[Start of Attachment]

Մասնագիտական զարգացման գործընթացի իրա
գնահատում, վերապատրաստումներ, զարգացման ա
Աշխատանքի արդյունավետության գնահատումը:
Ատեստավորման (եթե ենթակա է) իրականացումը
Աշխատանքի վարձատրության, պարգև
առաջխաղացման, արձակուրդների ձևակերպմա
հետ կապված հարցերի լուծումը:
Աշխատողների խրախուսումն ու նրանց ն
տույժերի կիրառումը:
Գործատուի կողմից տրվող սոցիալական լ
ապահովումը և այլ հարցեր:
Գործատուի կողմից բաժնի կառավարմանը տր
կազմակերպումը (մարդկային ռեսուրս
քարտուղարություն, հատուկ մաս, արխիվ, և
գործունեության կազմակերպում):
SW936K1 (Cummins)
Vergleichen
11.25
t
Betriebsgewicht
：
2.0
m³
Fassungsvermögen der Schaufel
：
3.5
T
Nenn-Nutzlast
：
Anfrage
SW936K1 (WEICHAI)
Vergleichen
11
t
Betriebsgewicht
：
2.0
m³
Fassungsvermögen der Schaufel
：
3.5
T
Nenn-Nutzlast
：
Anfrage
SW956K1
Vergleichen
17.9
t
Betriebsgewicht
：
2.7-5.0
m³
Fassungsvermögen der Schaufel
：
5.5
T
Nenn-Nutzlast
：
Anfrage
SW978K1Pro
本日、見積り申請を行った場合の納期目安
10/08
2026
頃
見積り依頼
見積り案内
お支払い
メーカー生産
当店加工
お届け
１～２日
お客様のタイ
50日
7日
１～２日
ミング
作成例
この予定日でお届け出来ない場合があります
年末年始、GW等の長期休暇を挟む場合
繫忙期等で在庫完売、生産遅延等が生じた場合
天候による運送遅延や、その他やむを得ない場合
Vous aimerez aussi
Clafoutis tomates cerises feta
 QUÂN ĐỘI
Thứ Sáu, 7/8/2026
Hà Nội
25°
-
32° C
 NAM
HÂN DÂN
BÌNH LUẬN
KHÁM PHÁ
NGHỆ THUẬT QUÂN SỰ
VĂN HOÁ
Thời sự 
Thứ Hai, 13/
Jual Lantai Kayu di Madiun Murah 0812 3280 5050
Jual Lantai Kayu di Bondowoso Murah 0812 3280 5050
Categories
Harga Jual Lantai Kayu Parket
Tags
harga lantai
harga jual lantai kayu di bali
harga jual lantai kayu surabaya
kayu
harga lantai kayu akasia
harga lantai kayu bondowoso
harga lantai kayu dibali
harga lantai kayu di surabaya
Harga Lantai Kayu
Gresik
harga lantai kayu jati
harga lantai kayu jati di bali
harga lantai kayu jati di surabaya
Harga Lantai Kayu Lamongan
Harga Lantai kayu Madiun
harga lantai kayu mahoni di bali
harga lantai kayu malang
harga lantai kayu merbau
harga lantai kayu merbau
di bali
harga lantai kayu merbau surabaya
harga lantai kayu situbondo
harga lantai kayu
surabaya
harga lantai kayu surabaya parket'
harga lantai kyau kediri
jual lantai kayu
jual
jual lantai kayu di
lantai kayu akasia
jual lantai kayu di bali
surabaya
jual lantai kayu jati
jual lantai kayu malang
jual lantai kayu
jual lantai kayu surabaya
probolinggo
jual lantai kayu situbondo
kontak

[End of Attachment]

# [TASK]
Each line above is to be reproduced exactly. Leave none out.

# [WRITTEN SOLUTION]
Մասնագիտական զարգացման գործընթացի իրա
գնահատում, վերապատրաստումներ, զարգացման ա
Աշխատանքի արդյունավետության գնահատումը:
Ատեստավորման (եթե ենթակա է) իրականացումը
Աշխատանքի վարձատրության, պարգև
առաջխաղացման, արձակուրդների ձևակերպմա
հետ կապված հարցերի լուծումը:
Աշխատողների խրախուսումն ու նրանց ն
տույժերի կիրառումը:
Գործատուի կողմից տրվող սոցիալական լ
ապահովումը և այլ հարցեր:
Գործատուի կողմից բաժնի կառավարմանը տր
կազմակերպումը (մարդկային ռեսուրս
քարտուղարություն, հատուկ մաս, արխիվ, և
գործունեության կազմակերպում):
SW936K1 (Cummins)
Vergleichen
11.25
t
Betriebsgewicht
：
2.0
m³
Fassungsvermögen der Schaufel
：
3.5
T
Nenn-Nutzlast
：
Anfrage
SW936K1 (WEICHAI)
Vergleichen
11
t
Betriebsgewicht
：
2.0
m³
Fassungsvermögen der Schaufel
：
3.5
T
Nenn-Nutzlast
：
Anfrage
SW956K1
Vergleichen
17.9
t
Betriebsgewicht
：
2.7-5.0
m³
Fassungsvermögen der Schaufel
：
5.5
T
Nenn-Nutzlast
：
Anfrage
SW978K1Pro
本日、見積り申請を行った場合の納期目安
10/08
2026
頃
見積り依頼
見積り案内
お支払い
メーカー生産
当店加工
お届け
１～２日
お客様のタイ
50日
7日
１～２日
ミング
作成例
この予定日でお届け出来ない場合があります
年末年始、GW等の長期休暇を挟む場合
繫忙期等で在庫完売、生産遅延等が生じた場合
天候による運送遅延や、その他やむを得ない場合
Vous aimerez aussi
Clafoutis tomates cerises feta
 QUÂN ĐỘI
Thứ Sáu, 7/8/2026
Hà Nội
25°
-
32° C
 NAM
HÂN DÂN
BÌNH LUẬN
KHÁM PHÁ
NGHỆ THUẬT QUÂN SỰ
VĂN HOÁ
Thời sự 
Thứ Hai, 13/
Jual Lantai Kayu di Madiun Murah 0812 3280 5050
Jual Lantai Kayu di Bondowoso Murah 0812 3280 5050
Categories
Harga Jual Lantai Kayu Parket
Tags
harga lantai
harga jual lantai kayu di bali
harga jual lantai kayu surabaya
kayu
harga lantai kayu akasia
harga lantai kayu bondowoso
harga lantai kayu dibali
harga lantai kayu di surabaya
Harga Lantai Kayu
Gresik
harga lantai kayu jati
harga lantai kayu jati di bali
harga lantai kayu jati di surabaya
Harga Lantai Kayu Lamongan
Harga Lantai kayu Madiun
harga lantai kayu mahoni di bali
harga lantai kayu malang
harga lantai kayu merbau
harga lantai kayu merbau
di bali
harga lantai kayu merbau surabaya
harga lantai kayu situbondo
harga lantai kayu
surabaya
harga lantai kayu surabaya parket'
harga lantai kyau kediri
jual lantai kayu
jual
jual lantai kayu di
lantai kayu akasia
jual lantai kayu di bali
surabaya
jual lantai kayu jati
jual lantai kayu malang
jual lantai kayu
jual lantai kayu surabaya
probolinggo
jual lantai kayu situbondo
kontak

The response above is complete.